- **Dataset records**
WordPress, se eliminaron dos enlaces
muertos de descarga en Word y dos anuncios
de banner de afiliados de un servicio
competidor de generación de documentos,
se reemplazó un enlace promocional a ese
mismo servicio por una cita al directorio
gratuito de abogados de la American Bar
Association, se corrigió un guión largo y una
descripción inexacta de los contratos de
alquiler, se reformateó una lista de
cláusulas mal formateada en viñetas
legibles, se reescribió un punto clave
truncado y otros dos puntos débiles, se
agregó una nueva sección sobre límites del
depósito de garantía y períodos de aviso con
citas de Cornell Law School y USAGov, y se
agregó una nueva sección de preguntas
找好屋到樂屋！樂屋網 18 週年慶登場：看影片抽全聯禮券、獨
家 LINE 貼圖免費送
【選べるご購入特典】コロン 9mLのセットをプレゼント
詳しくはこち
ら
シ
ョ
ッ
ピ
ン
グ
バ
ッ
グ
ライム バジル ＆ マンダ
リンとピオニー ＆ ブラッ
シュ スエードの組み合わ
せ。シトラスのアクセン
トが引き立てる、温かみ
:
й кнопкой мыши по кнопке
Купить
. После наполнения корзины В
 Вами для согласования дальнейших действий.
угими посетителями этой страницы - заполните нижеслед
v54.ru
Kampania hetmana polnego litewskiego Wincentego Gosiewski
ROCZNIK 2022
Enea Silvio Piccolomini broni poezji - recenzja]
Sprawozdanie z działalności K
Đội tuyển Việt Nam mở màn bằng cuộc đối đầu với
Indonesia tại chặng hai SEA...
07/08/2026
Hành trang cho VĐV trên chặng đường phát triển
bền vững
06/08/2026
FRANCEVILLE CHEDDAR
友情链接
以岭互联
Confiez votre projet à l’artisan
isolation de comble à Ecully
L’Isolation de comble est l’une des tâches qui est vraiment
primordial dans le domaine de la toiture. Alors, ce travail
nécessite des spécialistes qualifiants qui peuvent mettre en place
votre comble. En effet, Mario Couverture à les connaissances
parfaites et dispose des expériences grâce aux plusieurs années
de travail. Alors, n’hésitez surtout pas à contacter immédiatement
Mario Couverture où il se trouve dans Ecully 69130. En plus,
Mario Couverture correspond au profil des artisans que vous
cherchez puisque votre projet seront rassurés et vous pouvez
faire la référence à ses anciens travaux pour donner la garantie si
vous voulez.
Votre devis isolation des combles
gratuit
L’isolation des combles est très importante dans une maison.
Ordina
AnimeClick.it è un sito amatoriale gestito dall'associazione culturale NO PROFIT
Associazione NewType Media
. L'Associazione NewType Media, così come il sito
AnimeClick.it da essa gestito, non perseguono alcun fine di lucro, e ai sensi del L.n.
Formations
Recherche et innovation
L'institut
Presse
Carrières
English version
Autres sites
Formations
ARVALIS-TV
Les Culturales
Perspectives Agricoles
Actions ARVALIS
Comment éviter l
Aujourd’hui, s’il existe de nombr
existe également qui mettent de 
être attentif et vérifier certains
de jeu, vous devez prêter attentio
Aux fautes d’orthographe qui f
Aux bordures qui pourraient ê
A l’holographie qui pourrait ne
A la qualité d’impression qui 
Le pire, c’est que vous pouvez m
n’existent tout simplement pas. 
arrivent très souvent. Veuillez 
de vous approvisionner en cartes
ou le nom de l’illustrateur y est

- **Task instructions**
Start at the first line of the entries above. Set down each line exactly through the one with "Mario Couverture correspond", and stop there.

- **Task output**
WordPress, se eliminaron dos enlaces
muertos de descarga en Word y dos anuncios
de banner de afiliados de un servicio
competidor de generación de documentos,
se reemplazó un enlace promocional a ese
mismo servicio por una cita al directorio
gratuito de abogados de la American Bar
Association, se corrigió un guión largo y una
descripción inexacta de los contratos de
alquiler, se reformateó una lista de
cláusulas mal formateada en viñetas
legibles, se reescribió un punto clave
truncado y otros dos puntos débiles, se
agregó una nueva sección sobre límites del
depósito de garantía y períodos de aviso con
citas de Cornell Law School y USAGov, y se
agregó una nueva sección de preguntas
找好屋到樂屋！樂屋網 18 週年慶登場：看影片抽全聯禮券、獨
家 LINE 貼圖免費送
【選べるご購入特典】コロン 9mLのセットをプレゼント
詳しくはこち
ら
シ
ョ
ッ
ピ
ン
グ
バ
ッ
グ
ライム バジル ＆ マンダ
リンとピオニー ＆ ブラッ
シュ スエードの組み合わ
せ。シトラスのアクセン
トが引き立てる、温かみ
:
й кнопкой мыши по кнопке
Купить
. После наполнения корзины В
 Вами для согласования дальнейших действий.
угими посетителями этой страницы - заполните нижеслед
v54.ru
Kampania hetmana polnego litewskiego Wincentego Gosiewski
ROCZNIK 2022
Enea Silvio Piccolomini broni poezji - recenzja]
Sprawozdanie z działalności K
Đội tuyển Việt Nam mở màn bằng cuộc đối đầu với
Indonesia tại chặng hai SEA...
07/08/2026
Hành trang cho VĐV trên chặng đường phát triển
bền vững
06/08/2026
FRANCEVILLE CHEDDAR
友情链接
以岭互联
Confiez votre projet à l’artisan
isolation de comble à Ecully
L’Isolation de comble est l’une des tâches qui est vraiment
primordial dans le domaine de la toiture. Alors, ce travail
nécessite des spécialistes qualifiants qui peuvent mettre en place
votre comble. En effet, Mario Couverture à les connaissances
parfaites et dispose des expériences grâce aux plusieurs années
de travail. Alors, n’hésitez surtout pas à contacter immédiatement
Mario Couverture où il se trouve dans Ecully 69130. En plus,
Mario Couverture correspond au profil des artisans que vous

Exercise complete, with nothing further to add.